To do: In full and without deviation, reproduce the records that follow.

[Dataset entries]
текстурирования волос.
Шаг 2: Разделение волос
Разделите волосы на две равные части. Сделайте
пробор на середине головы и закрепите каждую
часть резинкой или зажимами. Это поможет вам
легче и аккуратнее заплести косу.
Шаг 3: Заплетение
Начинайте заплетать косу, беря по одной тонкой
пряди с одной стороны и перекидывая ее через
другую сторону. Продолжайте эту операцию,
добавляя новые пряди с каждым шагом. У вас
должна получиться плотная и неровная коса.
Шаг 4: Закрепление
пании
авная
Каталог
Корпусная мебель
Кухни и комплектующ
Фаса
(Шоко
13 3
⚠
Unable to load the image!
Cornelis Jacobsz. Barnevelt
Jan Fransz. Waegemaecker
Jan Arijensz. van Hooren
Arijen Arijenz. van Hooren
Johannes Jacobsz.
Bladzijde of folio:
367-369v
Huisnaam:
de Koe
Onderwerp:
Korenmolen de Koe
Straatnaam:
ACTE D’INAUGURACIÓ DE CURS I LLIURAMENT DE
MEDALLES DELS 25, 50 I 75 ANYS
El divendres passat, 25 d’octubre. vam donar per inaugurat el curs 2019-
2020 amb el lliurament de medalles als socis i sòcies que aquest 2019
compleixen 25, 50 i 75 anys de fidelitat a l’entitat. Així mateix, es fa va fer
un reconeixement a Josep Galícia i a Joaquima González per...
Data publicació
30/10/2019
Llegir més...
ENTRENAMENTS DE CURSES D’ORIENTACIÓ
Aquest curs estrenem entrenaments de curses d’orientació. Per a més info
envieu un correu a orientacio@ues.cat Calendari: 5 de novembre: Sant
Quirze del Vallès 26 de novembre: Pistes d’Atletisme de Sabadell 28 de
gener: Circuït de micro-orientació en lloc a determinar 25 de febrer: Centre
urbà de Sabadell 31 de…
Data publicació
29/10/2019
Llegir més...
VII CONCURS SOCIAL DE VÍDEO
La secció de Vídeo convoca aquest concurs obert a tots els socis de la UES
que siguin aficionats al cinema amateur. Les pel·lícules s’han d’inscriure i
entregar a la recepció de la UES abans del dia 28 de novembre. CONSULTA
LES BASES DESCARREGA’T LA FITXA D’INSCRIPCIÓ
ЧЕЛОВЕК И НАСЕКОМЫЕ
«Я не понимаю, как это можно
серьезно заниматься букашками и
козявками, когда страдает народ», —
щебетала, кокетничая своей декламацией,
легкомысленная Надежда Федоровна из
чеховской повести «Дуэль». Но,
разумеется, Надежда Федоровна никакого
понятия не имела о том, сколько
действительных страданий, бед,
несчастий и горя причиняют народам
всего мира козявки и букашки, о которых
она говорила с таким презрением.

Response to this exercise:
текстурирования волос.
Шаг 2: Разделение волос
Разделите волосы на две равные части. Сделайте
пробор на середине головы и закрепите каждую
часть резинкой или зажимами. Это поможет вам
легче и аккуратнее заплести косу.
Шаг 3: Заплетение
Начинайте заплетать косу, беря по одной тонкой
пряди с одной стороны и перекидывая ее через
другую сторону. Продолжайте эту операцию,
добавляя новые пряди с каждым шагом. У вас
должна получиться плотная и неровная коса.
Шаг 4: Закрепление
пании
авная
Каталог
Корпусная мебель
Кухни и комплектующ
Фаса
(Шоко
13 3
⚠
Unable to load the image!
Cornelis Jacobsz. Barnevelt
Jan Fransz. Waegemaecker
Jan Arijensz. van Hooren
Arijen Arijenz. van Hooren
Johannes Jacobsz.
Bladzijde of folio:
367-369v
Huisnaam:
de Koe
Onderwerp:
Korenmolen de Koe
Straatnaam:
ACTE D’INAUGURACIÓ DE CURS I LLIURAMENT DE
MEDALLES DELS 25, 50 I 75 ANYS
El divendres passat, 25 d’octubre. vam donar per inaugurat el curs 2019-
2020 amb el lliurament de medalles als socis i sòcies que aquest 2019
compleixen 25, 50 i 75 anys de fidelitat a l’entitat. Així mateix, es fa va fer
un reconeixement a Josep Galícia i a Joaquima González per...
Data publicació
30/10/2019
Llegir més...
ENTRENAMENTS DE CURSES D’ORIENTACIÓ
Aquest curs estrenem entrenaments de curses d’orientació. Per a més info
envieu un correu a orientacio@ues.cat Calendari: 5 de novembre: Sant
Quirze del Vallès 26 de novembre: Pistes d’Atletisme de Sabadell 28 de
gener: Circuït de micro-orientació en lloc a determinar 25 de febrer: Centre
urbà de Sabadell 31 de…
Data publicació
29/10/2019
Llegir més...
VII CONCURS SOCIAL DE VÍDEO
La secció de Vídeo convoca aquest concurs obert a tots els socis de la UES
que siguin aficionats al cinema amateur. Les pel·lícules s’han d’inscriure i
entregar a la recepció de la UES abans del dia 28 de novembre. CONSULTA
LES BASES DESCARREGA’T LA FITXA D’INSCRIPCIÓ
ЧЕЛОВЕК И НАСЕКОМЫЕ
«Я не понимаю, как это можно
серьезно заниматься букашками и
козявками, когда страдает народ», —
щебетала, кокетничая своей декламацией,
легкомысленная Надежда Федоровна из
чеховской повести «Дуэль». Но,
разумеется, Надежда Федоровна никакого
понятия не имела о том, сколько
действительных страданий, бед,
несчастий и горя причиняют народам
всего мира козявки и букашки, о которых
она говорила с таким презрением.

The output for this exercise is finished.